The other defendant in this action, Mortgage Electronic Registration Systems, Inc., did not participate in this appeal.
The written document of assignment specifically referenced the defendant’s mortgage by its date, and by the volume number and page number in the land records where it was recorded, and also referenced any notes described within the mortgage.
In his memorandum of law in opposition to the plaintiffs motion for summary judgment, the defendant claimed that the operative complaint was a prior complaint, involving the same parties as in the present case, which
The defendant grounded his argument on the incorrect premise that the November 6, 2006 complaint was the operative complaint. See footnote 3 of this opinion.
We note that we make no determination as to the validity of the assignment of the mortgage to the plaintiff. We rely on Chase Home Finance, LLC, only to establish that the plaintiff, as the holder of the note, had standing to bring the present foreclosure action.

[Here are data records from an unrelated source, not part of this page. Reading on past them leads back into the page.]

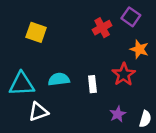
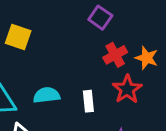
purple square: (131, 17) -> (100, 18), moved
red cross: (102, 28) -> (115, 55), moved

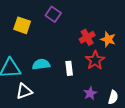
purple square: (100, 18) -> (53, 14), moved

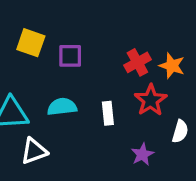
purple square: (53, 14) -> (70, 56), moved, turned -35
white semicircle: (113, 97) -> (180, 131), moved

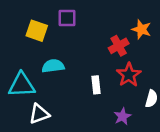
purple square: (70, 56) -> (67, 18), moved
orange star: (172, 66) -> (141, 29), moved
cyan semicircle: (62, 107) -> (53, 66), moved

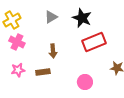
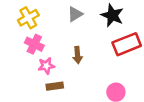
pink star: (18, 70) -> (46, 66), moved
brown rectangle: (43, 72) -> (55, 86), moved

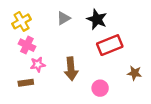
brown arrow: (77, 55) -> (71, 69), moved, size x1.5
brown rectangle: (55, 86) -> (26, 83), moved

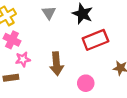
gray triangle: (64, 18) -> (49, 13), turned -32

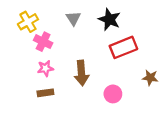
pink cross: (12, 40) -> (43, 42), moved
brown rectangle: (11, 78) -> (45, 93), moved

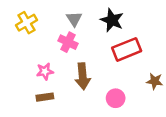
pink cross: (43, 42) -> (68, 42), moved

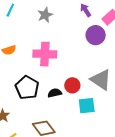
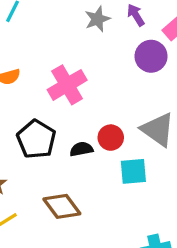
gray star: (45, 15) -> (97, 19), moved
pink cross: (45, 54) -> (67, 85), turned -35

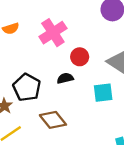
red circle: (111, 138) -> (80, 57), moved
black pentagon: (36, 139) -> (27, 87), moved

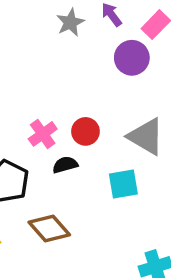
pink cross: (53, 33) -> (43, 134), moved, size x0.7

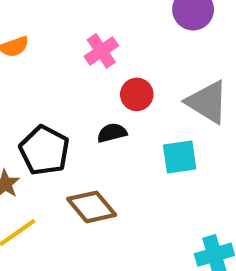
pink cross: (43, 134) -> (101, 51), moved

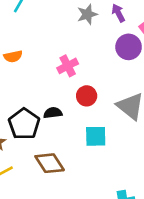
black semicircle: (112, 133) -> (53, 113), moved
cyan square: (180, 157) -> (96, 136), moved

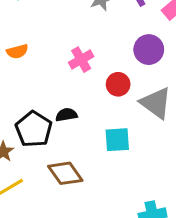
purple circle: (129, 47) -> (149, 50), moved
red circle: (87, 96) -> (118, 84), moved

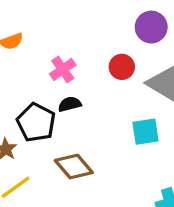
pink cross: (81, 60) -> (63, 70), moved
cyan square: (117, 140) -> (146, 132), moved

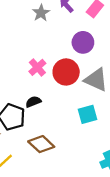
red circle: (122, 67) -> (66, 72), size x1.5
pink cross: (63, 70) -> (37, 67), moved

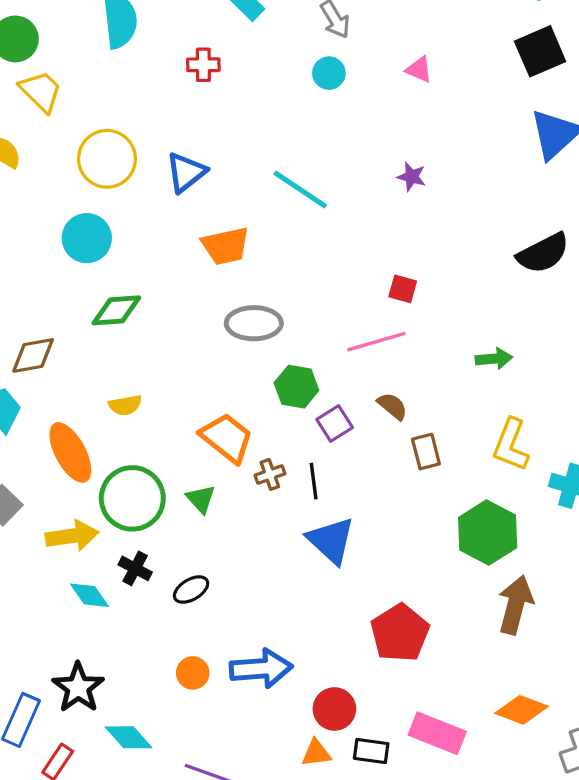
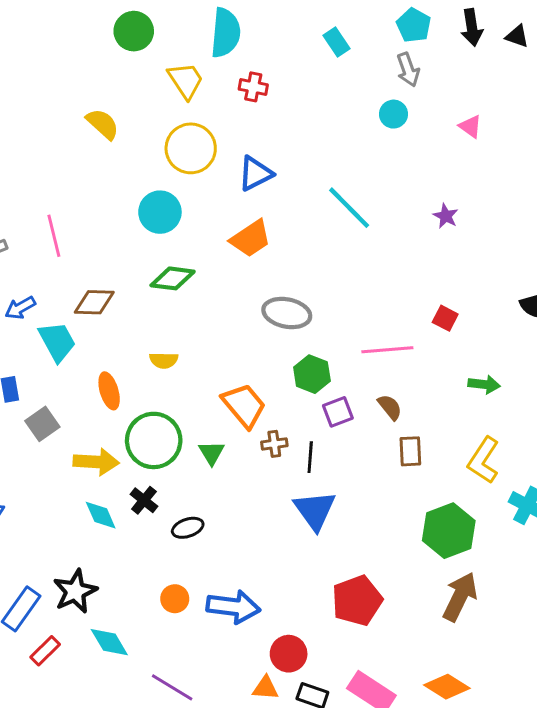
red cross: (203, 65) -> (253, 87), moved
yellow trapezoid: (41, 91) -> (186, 80), moved
orange trapezoid: (226, 246) -> (251, 238), moved, turned -33
red square: (403, 289) -> (445, 318), moved
orange ellipse: (70, 452) -> (109, 391), size x0.7

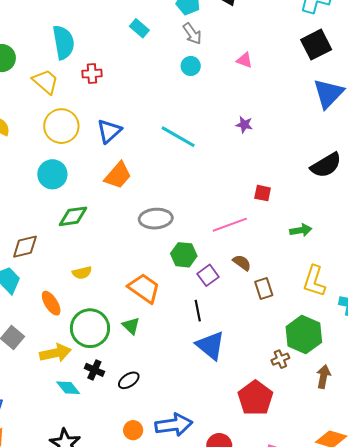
brown cross: (274, 444) -> (280, 359), moved
brown arrow: (460, 597) -> (323, 377), size x0.7

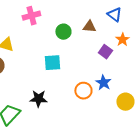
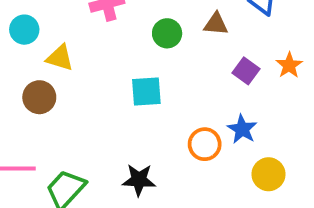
orange star: (122, 40) -> (289, 65), moved
black star: (38, 99) -> (139, 180), moved
yellow circle: (125, 102) -> (269, 174), moved

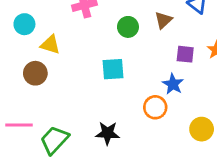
brown triangle: (216, 24) -> (163, 20), turned -48
purple square: (246, 71) -> (185, 54), turned -30
blue star: (242, 129) -> (173, 84), moved

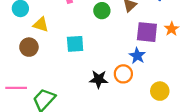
purple square: (185, 54) -> (147, 32), size x1.5
cyan square: (113, 69) -> (75, 44), moved
black star: (108, 133) -> (99, 79), moved

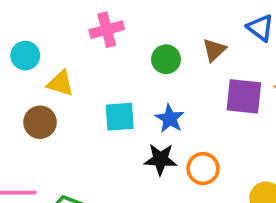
blue star: (137, 56) -> (170, 119), moved
black star: (99, 79) -> (160, 159), moved

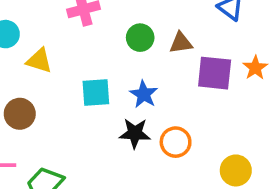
brown triangle: (214, 50) -> (181, 43), moved, turned 35
brown circle: (40, 122) -> (20, 114), moved

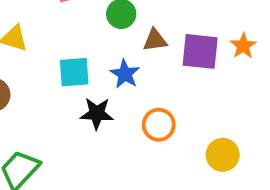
brown triangle: (181, 43) -> (155, 40), moved
black star: (135, 133) -> (97, 113), moved

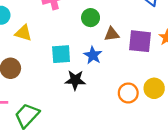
orange circle: (159, 125) -> (128, 93), moved
yellow circle: (223, 155) -> (154, 88), moved

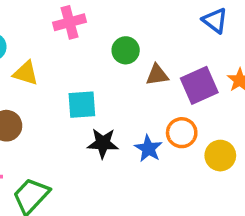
purple square: (140, 41) -> (199, 85), turned -30
blue star: (93, 55) -> (148, 148), moved
orange circle: (128, 93) -> (182, 133), moved

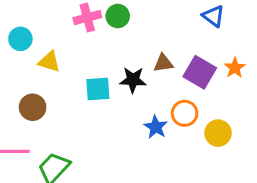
green circle: (126, 50) -> (118, 16), moved
purple square: (199, 85) -> (200, 72), turned -36
black star: (103, 143) -> (133, 80), moved

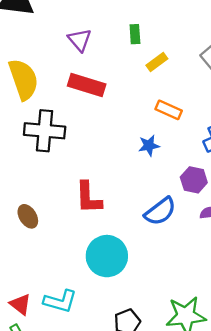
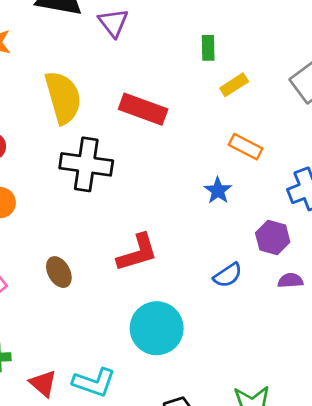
purple triangle: (80, 40) -> (113, 23), moved
blue star: (149, 146) -> (218, 191), turned -30
red L-shape: (88, 198) -> (137, 253), turned -108
blue semicircle: (160, 211) -> (228, 275), size x0.7

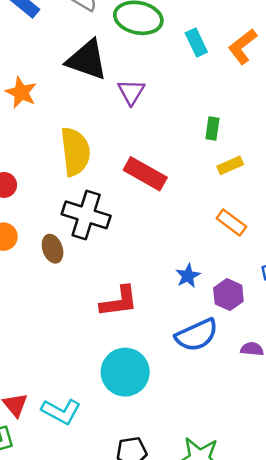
blue star: (218, 191) -> (188, 276), moved
purple hexagon: (273, 237) -> (228, 295), moved
brown ellipse: (59, 272) -> (53, 249), moved
blue semicircle: (228, 275) -> (197, 335), size x1.6

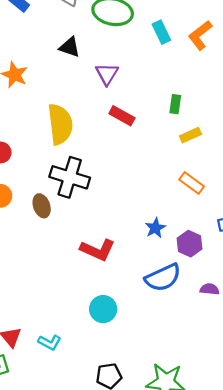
black triangle: (87, 60) -> (70, 47), size x0.6
red rectangle: (145, 174) -> (122, 116), moved, size x0.7
red L-shape: (119, 302) -> (98, 250), turned 32
cyan circle: (125, 372) -> (103, 309), size x0.7
cyan L-shape: (61, 411) -> (50, 342), size x0.7

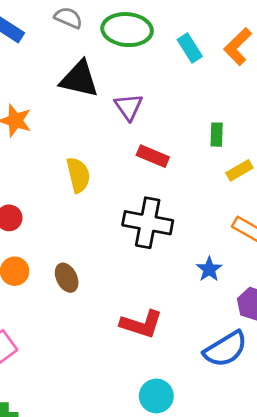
black triangle: (70, 47) -> (79, 79), size x1.5
yellow semicircle: (60, 124) -> (78, 175), size x0.7
black cross: (70, 177) -> (148, 223), moved
blue star: (155, 228) -> (209, 269), moved

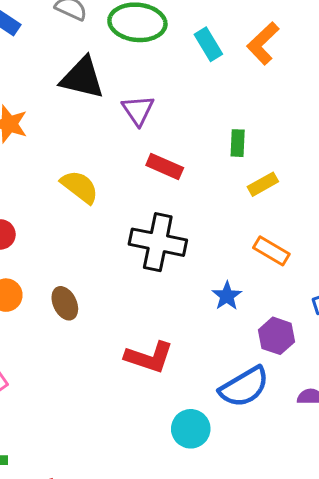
yellow semicircle: (78, 175) -> (80, 187), turned -40
cyan circle: (156, 396) -> (191, 429), moved

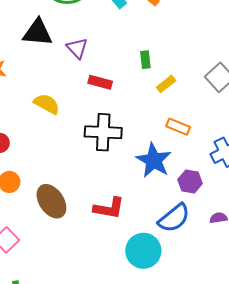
blue star: (227, 296) -> (154, 160), size x1.8
brown ellipse: (65, 303) -> (51, 201), moved, size x1.6
cyan circle: (191, 429) -> (143, 251), size x1.4

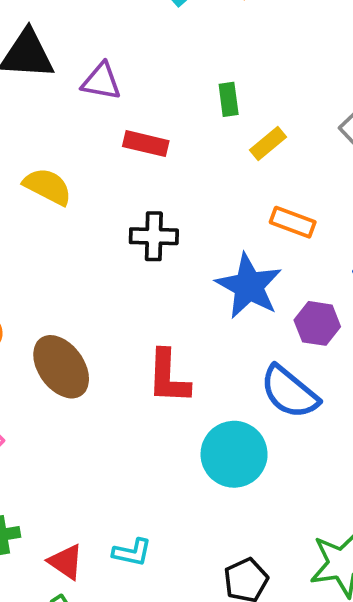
purple triangle: (77, 48) -> (101, 81), turned -35
black cross: (103, 132) -> (154, 236), size x0.7
red L-shape: (109, 208) -> (168, 377), turned 84
blue semicircle: (174, 218) -> (289, 392), turned 80

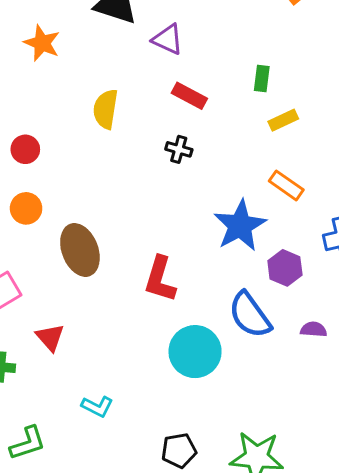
yellow semicircle: (48, 186) -> (106, 109), turned -123
black cross: (154, 236) -> (179, 149), moved, size x0.7
red triangle: (66, 562) -> (50, 337), moved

The defendant also makes a very brief argument that the court erred by granting summary judgment because there was a discrepancy between the note and the document of assignment regarding the amount of debt the defendant owed. We conclude that any discrepancy was not fatal in that the assignment referred to the mortgage by date, and by the volume number and page number in the land records where it was recorded.